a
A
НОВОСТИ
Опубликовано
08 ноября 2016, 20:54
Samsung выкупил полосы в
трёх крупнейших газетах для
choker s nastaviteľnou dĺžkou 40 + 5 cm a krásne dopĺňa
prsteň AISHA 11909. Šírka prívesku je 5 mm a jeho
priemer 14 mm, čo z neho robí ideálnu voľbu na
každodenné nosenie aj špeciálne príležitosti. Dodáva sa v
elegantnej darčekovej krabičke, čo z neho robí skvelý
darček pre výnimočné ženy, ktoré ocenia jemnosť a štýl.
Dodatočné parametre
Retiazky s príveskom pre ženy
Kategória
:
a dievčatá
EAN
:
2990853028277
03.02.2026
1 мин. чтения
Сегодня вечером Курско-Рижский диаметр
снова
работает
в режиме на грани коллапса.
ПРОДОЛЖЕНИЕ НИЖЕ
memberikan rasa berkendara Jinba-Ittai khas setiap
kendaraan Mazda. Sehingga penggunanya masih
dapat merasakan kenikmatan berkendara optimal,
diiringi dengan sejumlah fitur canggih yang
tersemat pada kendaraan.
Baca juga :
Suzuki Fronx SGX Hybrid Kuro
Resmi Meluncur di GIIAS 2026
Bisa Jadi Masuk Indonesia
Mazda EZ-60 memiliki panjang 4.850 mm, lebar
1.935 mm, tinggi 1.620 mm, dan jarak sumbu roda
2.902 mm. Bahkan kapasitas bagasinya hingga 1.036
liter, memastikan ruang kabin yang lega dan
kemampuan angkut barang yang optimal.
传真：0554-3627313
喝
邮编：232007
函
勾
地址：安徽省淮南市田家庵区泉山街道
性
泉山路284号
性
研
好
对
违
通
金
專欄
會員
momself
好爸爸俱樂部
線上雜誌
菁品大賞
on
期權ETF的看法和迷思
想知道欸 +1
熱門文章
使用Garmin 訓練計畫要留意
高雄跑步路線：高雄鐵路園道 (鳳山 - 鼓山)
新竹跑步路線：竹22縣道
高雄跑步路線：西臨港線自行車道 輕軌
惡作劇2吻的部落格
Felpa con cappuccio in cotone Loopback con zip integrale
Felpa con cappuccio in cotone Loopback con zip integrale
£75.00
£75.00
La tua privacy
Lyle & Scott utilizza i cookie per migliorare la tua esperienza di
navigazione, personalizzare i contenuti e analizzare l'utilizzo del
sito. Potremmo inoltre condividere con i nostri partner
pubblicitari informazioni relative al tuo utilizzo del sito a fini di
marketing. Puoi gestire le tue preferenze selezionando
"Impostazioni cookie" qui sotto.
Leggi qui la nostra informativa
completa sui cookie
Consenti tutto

***

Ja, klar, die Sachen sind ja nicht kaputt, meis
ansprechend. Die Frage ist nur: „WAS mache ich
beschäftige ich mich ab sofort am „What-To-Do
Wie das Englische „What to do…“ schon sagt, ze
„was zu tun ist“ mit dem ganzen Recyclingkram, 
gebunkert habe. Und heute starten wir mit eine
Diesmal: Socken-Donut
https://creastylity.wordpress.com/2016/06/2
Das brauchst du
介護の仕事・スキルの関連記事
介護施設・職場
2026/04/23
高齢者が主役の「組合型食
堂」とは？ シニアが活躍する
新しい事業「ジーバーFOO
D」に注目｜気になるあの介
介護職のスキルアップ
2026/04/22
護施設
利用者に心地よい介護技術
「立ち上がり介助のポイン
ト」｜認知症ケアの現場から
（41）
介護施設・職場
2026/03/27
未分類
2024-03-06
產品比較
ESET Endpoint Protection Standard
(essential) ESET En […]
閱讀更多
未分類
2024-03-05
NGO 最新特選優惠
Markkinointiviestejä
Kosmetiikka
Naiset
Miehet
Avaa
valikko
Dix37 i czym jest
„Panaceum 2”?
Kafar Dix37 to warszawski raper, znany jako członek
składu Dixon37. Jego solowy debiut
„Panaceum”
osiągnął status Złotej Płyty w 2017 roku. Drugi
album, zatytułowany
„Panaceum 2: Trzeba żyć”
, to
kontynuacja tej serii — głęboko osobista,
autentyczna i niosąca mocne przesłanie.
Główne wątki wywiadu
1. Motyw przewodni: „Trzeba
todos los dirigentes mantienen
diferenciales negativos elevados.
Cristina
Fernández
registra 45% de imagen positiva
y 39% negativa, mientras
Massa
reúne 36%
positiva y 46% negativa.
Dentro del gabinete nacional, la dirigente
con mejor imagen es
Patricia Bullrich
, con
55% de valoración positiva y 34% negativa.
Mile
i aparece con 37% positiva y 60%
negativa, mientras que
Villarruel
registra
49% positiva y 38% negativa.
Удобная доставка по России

***

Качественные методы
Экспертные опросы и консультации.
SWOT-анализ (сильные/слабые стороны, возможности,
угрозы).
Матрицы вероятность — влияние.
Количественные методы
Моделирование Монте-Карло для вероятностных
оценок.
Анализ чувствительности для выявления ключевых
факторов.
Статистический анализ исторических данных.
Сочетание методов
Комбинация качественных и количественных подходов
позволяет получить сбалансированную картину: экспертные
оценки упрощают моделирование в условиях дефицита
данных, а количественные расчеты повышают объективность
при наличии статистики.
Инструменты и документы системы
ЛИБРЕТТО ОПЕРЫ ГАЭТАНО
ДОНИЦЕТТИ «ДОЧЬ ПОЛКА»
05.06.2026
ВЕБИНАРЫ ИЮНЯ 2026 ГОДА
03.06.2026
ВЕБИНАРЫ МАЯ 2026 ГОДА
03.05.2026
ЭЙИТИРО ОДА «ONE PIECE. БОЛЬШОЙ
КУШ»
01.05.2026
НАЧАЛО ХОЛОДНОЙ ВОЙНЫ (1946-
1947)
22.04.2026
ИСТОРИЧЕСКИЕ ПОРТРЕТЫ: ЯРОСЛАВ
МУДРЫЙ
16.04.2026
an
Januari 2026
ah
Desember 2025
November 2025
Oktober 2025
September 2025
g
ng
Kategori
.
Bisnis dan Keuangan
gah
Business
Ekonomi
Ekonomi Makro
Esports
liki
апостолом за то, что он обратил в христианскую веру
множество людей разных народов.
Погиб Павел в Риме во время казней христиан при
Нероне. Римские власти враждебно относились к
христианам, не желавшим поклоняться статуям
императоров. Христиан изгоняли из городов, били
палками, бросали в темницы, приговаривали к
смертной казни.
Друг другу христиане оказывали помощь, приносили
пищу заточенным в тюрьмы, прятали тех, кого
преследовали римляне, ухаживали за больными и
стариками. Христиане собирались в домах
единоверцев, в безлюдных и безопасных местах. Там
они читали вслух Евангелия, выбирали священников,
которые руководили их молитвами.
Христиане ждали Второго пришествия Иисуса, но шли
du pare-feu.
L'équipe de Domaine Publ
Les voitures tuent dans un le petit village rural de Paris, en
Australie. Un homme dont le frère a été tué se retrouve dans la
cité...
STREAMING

***

→ **What you have to do**
Lines in the listing above that contain the word "kendaraan" must be copied; leave out the rest.

→ **Task solution**
kendaraan Mazda. Sehingga penggunanya masih
tersemat pada kendaraan.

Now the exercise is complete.